The ear is a part of the body that presents very complex anatomical characteristics. This factor is due to the elevations and depressions that give their natural shape.
The main superficial components of the organ are: the helix (external and greater curvature), antihelix (internal elevation that divides into superior and inferior crus), scapha (which is the fossa between the helix and the antihelix).
Indications for ear reconstruction surgery
Surgeries in the auricular region (ear) are performed by plastic surgeons for two reasons: aesthetic and restorative. In the aesthetic area, Otoplasty is intended for the correction of aesthetic defects such as, for example, protruding ears or malformations of the pavilion of the ear. In the restorative area, the operation to reconstruct the ear has a number of possible indications. An intervention may be necessary in case of congenital defects, that is, that arise during the formation of the organ or when an initially normal ear suffers some trauma. In the last scenario, the aim is to correct the deformity and restore the original appearance of the region.
The ears are places that are often traumatized.
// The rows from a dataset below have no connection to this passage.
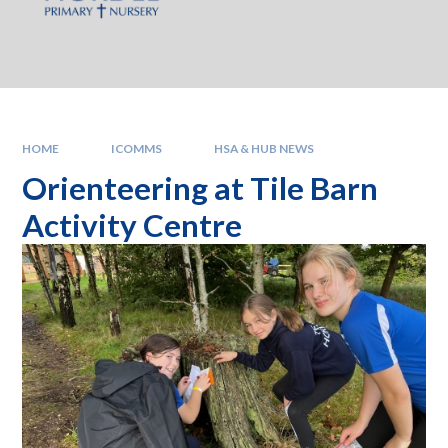
HOME
ICOMMS
HSA & HUB NEWS
Orienteering at Tile Barn
Activity Centre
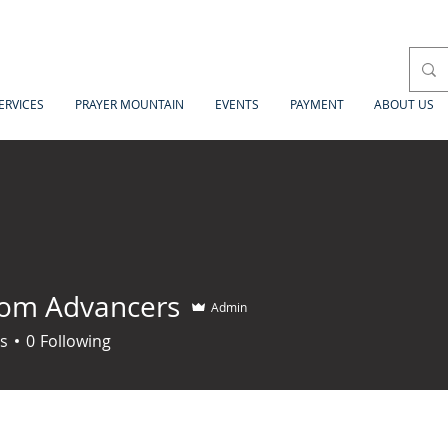
ERVICES
PRAYER MOUNTAIN
EVENTS
PAYMENT
ABOUT US
om Advancers
Admin
s
0
Following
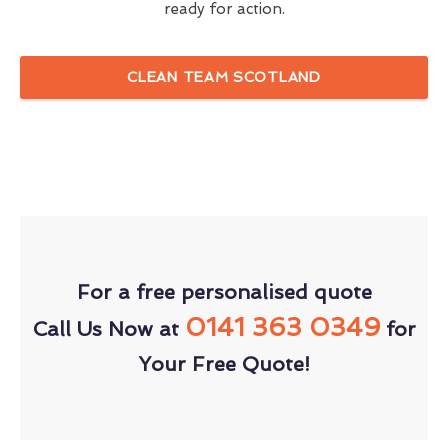
ready for action.
CLEAN TEAM SCOTLAND
For a free personalised quote
0141 363 0349
Call Us Now at
for
Your Free Quote!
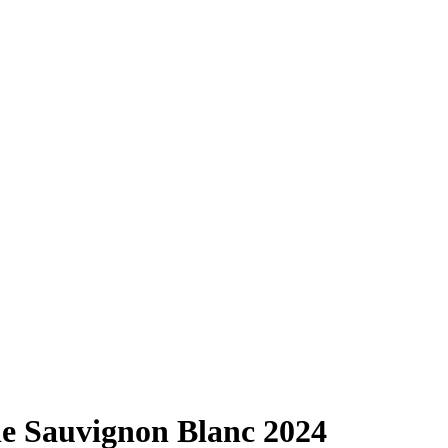
e Sauvignon Blanc
2024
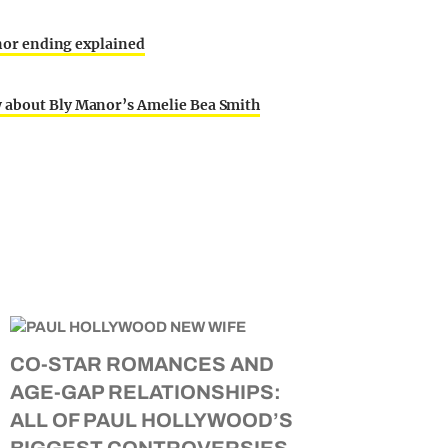
Manor ending explained
w about Bly Manor’s Amelie Bea Smith
CO-STAR ROMANCES AND
AGE-GAP RELATIONSHIPS:
ALL OF PAUL HOLLYWOOD’S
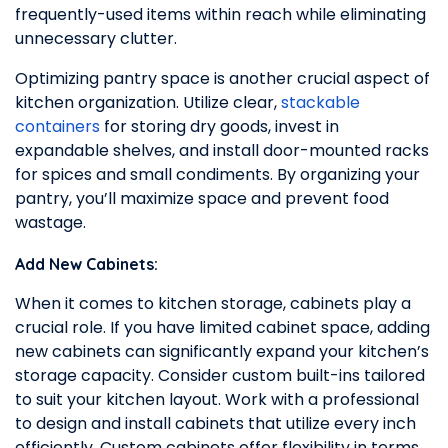
frequently-used items within reach while eliminating
unnecessary clutter.
Optimizing pantry space is another crucial aspect of
kitchen organization. Utilize clear,
stackable
containers
for storing dry goods, invest in
expandable shelves, and install door-mounted racks
for spices and small condiments. By organizing your
pantry, you’ll maximize space and prevent food
wastage.
Add New Cabinets:
When it comes to kitchen storage, cabinets play a
crucial role. If you have limited cabinet space, adding
new cabinets can significantly expand your kitchen’s
storage capacity. Consider custom built-ins tailored
to suit your kitchen layout. Work with a professional
to design and install cabinets that utilize every inch
efficiently. Custom cabinets offer flexibility in terms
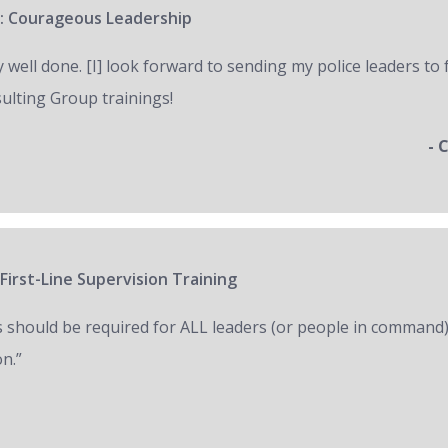
: Courageous Leadership
y well done. [I] look forward to sending my police leaders to
ulting Group trainings!
- 
First-Line Supervision Training
s should be required for ALL leaders (or people in command)
on.”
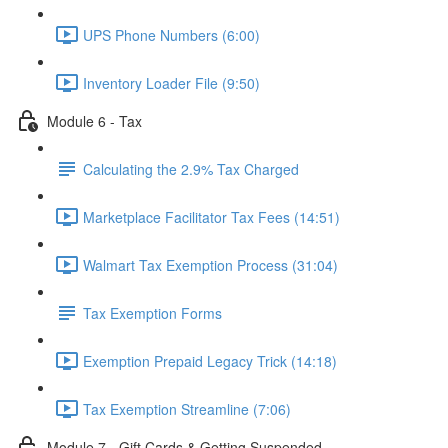
UPS Phone Numbers (6:00)
Inventory Loader File (9:50)
Module 6 - Tax
Calculating the 2.9% Tax Charged
Marketplace Facilitator Tax Fees (14:51)
Walmart Tax Exemption Process (31:04)
Tax Exemption Forms
Exemption Prepaid Legacy Trick (14:18)
Tax Exemption Streamline (7:06)
Module 7 - Gift Cards & Getting Suspended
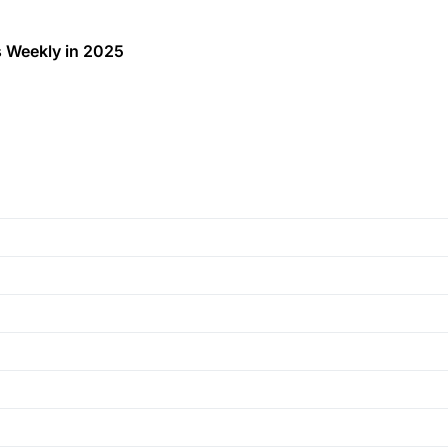
 Weekly in 2025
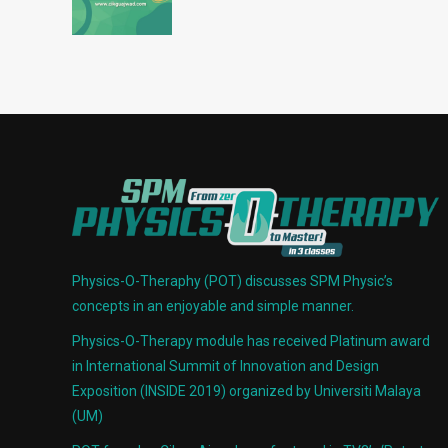
Physics-O-Theraphy (POT) discusses SPM Physic’s
concepts in an enjoyable and simple manner.
Physics-O-Therapy module has received Platinum award
in International Summit of Innovation and Design
Exposition (INSIDE 2019) organized by Universiti Malaya
(UM)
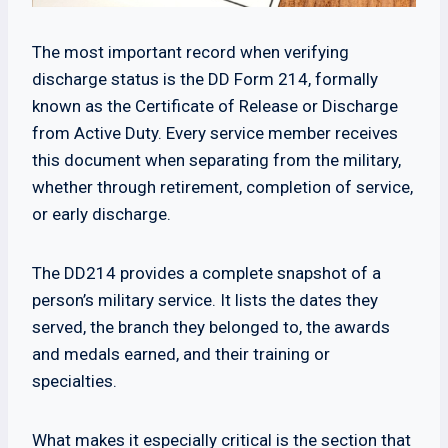
The most important record when verifying
discharge status is the DD Form 214, formally
known as the Certificate of Release or Discharge
from Active Duty. Every service member receives
this document when separating from the military,
whether through retirement, completion of service,
or early discharge.
The DD214 provides a complete snapshot of a
person’s military service. It lists the dates they
served, the branch they belonged to, the awards
and medals earned, and their training or
specialties.
What makes it especially critical is the section that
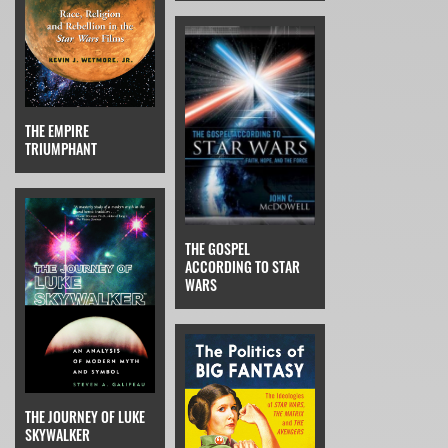
THE EMPIRE
TRIUMPHANT
THE GOSPEL
ACCORDING TO STAR
WARS
THE JOURNEY OF LUKE
SKYWALKER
For example, wearing earrings that are not proportionate or with excessive traction can tear the ear leading to a bifid lobe or ear tear.
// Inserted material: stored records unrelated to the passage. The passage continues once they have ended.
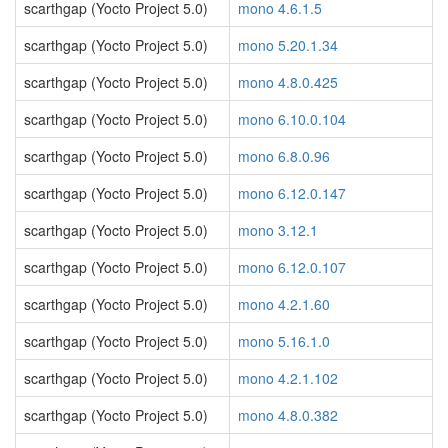
scarthgap (Yocto Project 5.0)
mono 4.6.1.5
scarthgap (Yocto Project 5.0)
mono 5.20.1.34
scarthgap (Yocto Project 5.0)
mono 4.8.0.425
scarthgap (Yocto Project 5.0)
mono 6.10.0.104
scarthgap (Yocto Project 5.0)
mono 6.8.0.96
scarthgap (Yocto Project 5.0)
mono 6.12.0.147
scarthgap (Yocto Project 5.0)
mono 3.12.1
scarthgap (Yocto Project 5.0)
mono 6.12.0.107
scarthgap (Yocto Project 5.0)
mono 4.2.1.60
scarthgap (Yocto Project 5.0)
mono 5.16.1.0
scarthgap (Yocto Project 5.0)
mono 4.2.1.102
scarthgap (Yocto Project 5.0)
mono 4.8.0.382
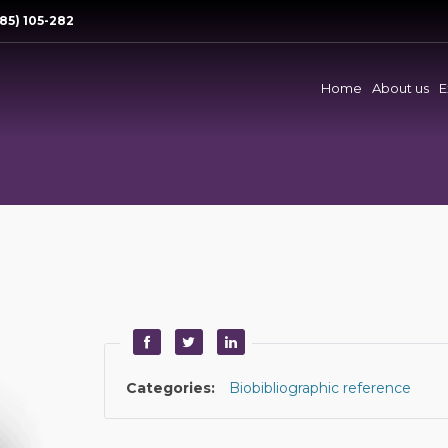
85) 105-282
Home
About us
E
Categories:
Biobibliographic reference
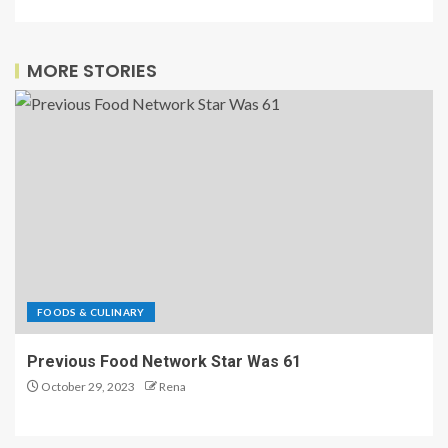
Eater’s
newsletter
MORE STORIES
FOODS & CULINARY
Previous Food Network Star Was 61
October 29, 2023
Rena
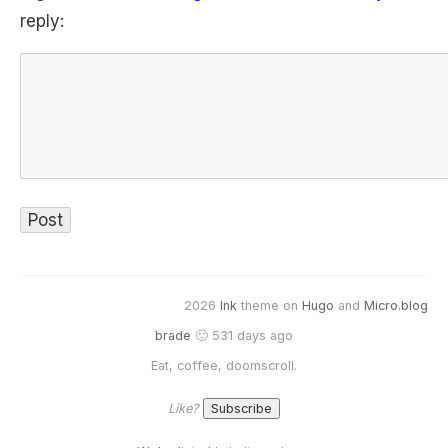
reply:
2026
Ink
theme on
Hugo
and
Micro.blog
brade
🙂 531 days ago
Eat, coffee, doomscroll.
Like?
Falls, fights, and burns are other examples of trauma. Practice and competition in MMA-type contact sports ( mixed martial arts or mixed martial arts) often injure the ears as well. These and other traumas with complete avulsion (violent extraction) or partial loss of the ear may occur, requiring Ear Reconstruction plastic surgery.
Other problems that occur in the ears, especially in the elderly, are benign and malignant tumors of the skin. In these cases, it is necessary to resect the tumors and eventually perform flaps for Ear Reconstruction. The pieces with the tumors are sent for anatomopathological study.
In general, recent techniques of complete reconstruction involve, on average, two interventions programmed according to the demand of the frame. An interval of at least six months is recommended between the first and second phases of the process. The operation is performed in a hospital, and requires general or local anesthesia with sedation.
When the objective is only to restore the lower third of the ear – the lobe –, the treatment is usually carried out in the clinic itself, with local anesthesia.
Pre- and post-operative care
Before undergoing the more invasive approach, the patient will undergo a battery of physical and laboratory tests to assess their health status. If tests indicate any changes, it is possible that the ear procedure will be postponed to ensure the safety of the individual.
The postoperative period is not usually very painful, however, some people may feel discomfort in the chest, if this site is used to donate the cartilage used in the reconstruction. However, any pain is easily resolved with the administration of oral analgesics and anti-inflammatories prescribed by the doctor. The need to use stronger analgesics is rare.
In the ear, nylon threads are used for suturing. The stitches on the chest are performed with absorbable threads, eliminating the need for removal. Routine activities resume after 14 days, and sports practice is allowed after one month.
The good end result of ear reconstruction surgery is related to a number of variables. In addition to a correct execution of the intervention, postoperative care is essential for a satisfactory effect.
As a rule, those born with ear malformations tend to have a better response, as the virgin skin of surgery is of superior quality. From the fourth month of the 2nd phase, the ear reaches the definitive result, and certain touches can be made to soften scars and adjust contours.